Justizpolitik

Herr Präsident,
meine Damen und Herren,

2008 wurden 191 948 Ehen geschieden. Darunter waren 94 521 Ehen, in denen 150 187 minderjährige Kinder betroffen waren.

Der Streit um das Sorge- und Umgangsrecht für gemeinsame Kinder steht häufig im Zentrum der Auseinandersetzung bei Trennung und Scheidung.
Die betroffenen Kinder sind doppelt belastet: Sie leiden nicht nur unter der Trennung ihrer Eltern, sondern auch unter dem meist langwierigen und konfliktreichen Gerichtsverfahren. Gerichtliche Entscheidungen regeln zwar die Streitpunkte, beseitigen aber häufig nicht die Ursachen des Konflikts.

Das Kindeswohl steht im Zentrum einer Regelung über das Sorge- und Umgangsrecht. Eine nachhaltige, klare Lösung, die künftige Konflikte vermeidet, dient dem Kindeswohl am Besten. Eine derartige Regelung ist nur zu erreichen, wenn die Eltern im Interesse ihres Kindes gemeinsam eine Lösung finden, die beide akzeptieren und in der praktischen Umsetzung auf Dauer unterstützen.

Dies ist genau der Ansatz des so genannten Cochemer Modells, das über die Grenzen von Rheinland Pfalz in vielen Bundesländern, wie z. B. in Baden-Württemberg und Sachsen-Anhalt bereits erfolgreich praktiziert wird.

Durch eine flächenübergreifende Zusammenarbeit aller an Umgangs- und Sorgerechtstreitigkeiten beteiligten Berufsgruppen (Familienrichter, Anwälte, Mitarbeiter von Jugendämtern und Beratungsstellen, Sachverständige) soll eine Kooperation der Eltern im Interesse des Kindeswohls erreicht werden. Die Eltern sollen gemeinsam und eigenständig die elterliche Verantwortung für ihre Kinder wahrnehmen und mit Hilfe der beteiligten Berufsträger eine einvernehmliche und tragfähige Lösung finden.

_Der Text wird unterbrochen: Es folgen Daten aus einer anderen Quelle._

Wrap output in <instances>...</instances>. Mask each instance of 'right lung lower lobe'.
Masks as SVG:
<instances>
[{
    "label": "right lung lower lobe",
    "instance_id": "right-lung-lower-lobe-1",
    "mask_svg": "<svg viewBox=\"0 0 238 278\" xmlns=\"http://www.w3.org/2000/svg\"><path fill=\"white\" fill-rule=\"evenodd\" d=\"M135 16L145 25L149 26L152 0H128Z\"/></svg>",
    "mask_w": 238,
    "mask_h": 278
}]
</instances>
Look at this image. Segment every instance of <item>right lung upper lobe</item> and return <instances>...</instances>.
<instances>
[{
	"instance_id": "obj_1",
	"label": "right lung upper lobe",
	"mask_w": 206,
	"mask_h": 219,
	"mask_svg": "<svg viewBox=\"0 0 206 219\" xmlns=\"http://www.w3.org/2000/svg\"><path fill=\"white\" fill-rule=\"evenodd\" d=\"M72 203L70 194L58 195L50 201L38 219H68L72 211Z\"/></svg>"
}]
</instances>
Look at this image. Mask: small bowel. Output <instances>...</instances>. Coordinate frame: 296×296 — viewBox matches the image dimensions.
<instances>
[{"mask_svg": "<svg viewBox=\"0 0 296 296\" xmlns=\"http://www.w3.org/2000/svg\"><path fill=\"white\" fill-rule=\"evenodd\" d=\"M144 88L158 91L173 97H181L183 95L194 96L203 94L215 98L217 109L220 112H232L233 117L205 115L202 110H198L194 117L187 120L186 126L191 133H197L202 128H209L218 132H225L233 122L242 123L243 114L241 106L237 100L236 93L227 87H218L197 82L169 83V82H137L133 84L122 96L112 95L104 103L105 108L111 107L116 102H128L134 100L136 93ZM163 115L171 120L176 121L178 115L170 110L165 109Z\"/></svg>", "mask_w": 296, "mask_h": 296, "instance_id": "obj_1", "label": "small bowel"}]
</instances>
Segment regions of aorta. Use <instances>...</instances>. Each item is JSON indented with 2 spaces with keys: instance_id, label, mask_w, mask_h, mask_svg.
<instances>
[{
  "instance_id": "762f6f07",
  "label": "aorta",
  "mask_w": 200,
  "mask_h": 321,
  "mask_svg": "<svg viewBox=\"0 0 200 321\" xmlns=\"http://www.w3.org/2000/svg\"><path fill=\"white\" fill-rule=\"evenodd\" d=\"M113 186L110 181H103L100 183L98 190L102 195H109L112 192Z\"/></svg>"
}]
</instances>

Kernpunkte der Verfahrenspraxis sind:

– Die Antragsschrift an das Gericht wird auf das Notwendigste beschränkt. Hierzu gehört eine kurze, konzentrierte Sachverhaltsdarstellung ohne persönliche Vorwürfe und der eigentliche Antrag. Eine Erwiderung des Antragsgegners unterbleibt.
– Das Gericht terminiert kurzfristig, möglichst binnen eines Monats. In dem Gerichtstermin erhalten beide Elternteile ausreichend Gelegenheit, alle Punkte vorzubringen, die sie für wesentlich halten.
– Das Jugendamt wird sofort in das Verfahren eingebunden und nimmt an dem Gerichtstermin teil. Zuvor führt der zuständige Mitarbeiter möglichst Gespräche mit beiden Elternteilen und den Kindern.
– Alle am Verfahren beteiligten Berufsgruppen wirken auf ein Einvernehmen der Eltern hin.
– Kommt eine Einigung im ersten Gerichtstermin nicht zustande, wird den Eltern kurzfristig eine Beratungsmöglichkeit eröffnet.

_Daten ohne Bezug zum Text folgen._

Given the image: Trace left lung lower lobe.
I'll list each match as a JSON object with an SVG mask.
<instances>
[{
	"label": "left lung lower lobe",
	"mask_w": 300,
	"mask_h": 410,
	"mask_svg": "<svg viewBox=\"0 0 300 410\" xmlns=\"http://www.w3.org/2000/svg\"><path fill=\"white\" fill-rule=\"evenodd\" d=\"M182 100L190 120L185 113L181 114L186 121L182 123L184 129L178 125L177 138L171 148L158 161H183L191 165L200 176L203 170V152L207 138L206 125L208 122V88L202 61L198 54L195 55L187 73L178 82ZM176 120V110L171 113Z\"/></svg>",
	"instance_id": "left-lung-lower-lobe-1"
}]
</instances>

In der großen Mehrzahl der Fälle gelingt es auf diese Weise, entweder bereits im ersten Termin oder während der Beratung eine von Beteiligten auch innerlich akzeptierte einvernehmliche Lösung zu finden. Diese Verfahrensweise führt in vielen Fällen zu nachhaltigen Lösungen.

Der SPD-Fraktion ist wohlbekannt, dass sich das Amtsgericht in Königstein im Taunus bei der Einführung des Königsteiner Modells, welches die Verfahrensweise im Umgangs- und Sorgeverfahren darstellt, am Cochemer Modell orientiert hat und Elemente der sogenannten Cochemer Praxis in das FGG etwa mit dem § 1666 a BGB am 1. 9. 2009 Einklang gefunden haben.

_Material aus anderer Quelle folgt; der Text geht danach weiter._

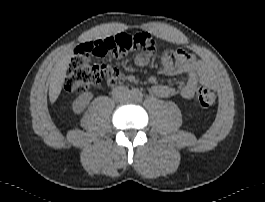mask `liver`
Here are the masks:
<instances>
[{
    "label": "liver",
    "mask_w": 265,
    "mask_h": 202,
    "mask_svg": "<svg viewBox=\"0 0 265 202\" xmlns=\"http://www.w3.org/2000/svg\"><path fill=\"white\" fill-rule=\"evenodd\" d=\"M72 55V50L62 55L51 72L49 85V100L51 103H54L61 93Z\"/></svg>",
    "instance_id": "obj_1"
}]
</instances>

Jedoch muss das eigentliche Cochemer Modell stärker in die Praxis implementiert werden; es ist umfassender und funktioniert nur, wenn alle an Sorge- und Umgangsstreitigkeiten Beteiligten auf der örtlichen Ebene zusammenarbeiten.

Wir als SPD-Fraktion wollen von den positiven Erfahrungen anderer Bundesländer profitieren und das Cochemer Modell hier in Hessen auch modellhaft erproben.

Vielen Dank für Ihre Aufmerksamkeit!